Task details
Could the records be returned exactly, with the pictures left out?

>>>>

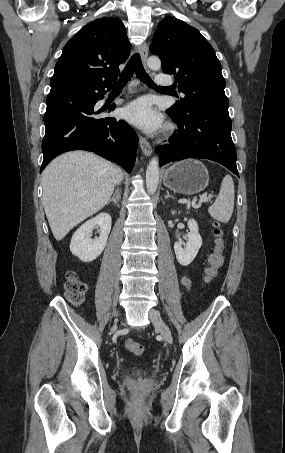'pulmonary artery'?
<instances>
[{
	"label": "pulmonary artery",
	"mask_w": 285,
	"mask_h": 453,
	"mask_svg": "<svg viewBox=\"0 0 285 453\" xmlns=\"http://www.w3.org/2000/svg\"><path fill=\"white\" fill-rule=\"evenodd\" d=\"M156 83L159 85H169L171 83V81L166 75L158 74L156 76Z\"/></svg>",
	"instance_id": "pulmonary-artery-1"
}]
</instances>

<<<<

Response to the task
'pulmonary artery'?
<instances>
[{
	"label": "pulmonary artery",
	"mask_w": 285,
	"mask_h": 453,
	"mask_svg": "<svg viewBox=\"0 0 285 453\" xmlns=\"http://www.w3.org/2000/svg\"><path fill=\"white\" fill-rule=\"evenodd\" d=\"M156 83L159 85H169L171 83V81L166 75L158 74L156 76Z\"/></svg>",
	"instance_id": "pulmonary-artery-1"
}]
</instances>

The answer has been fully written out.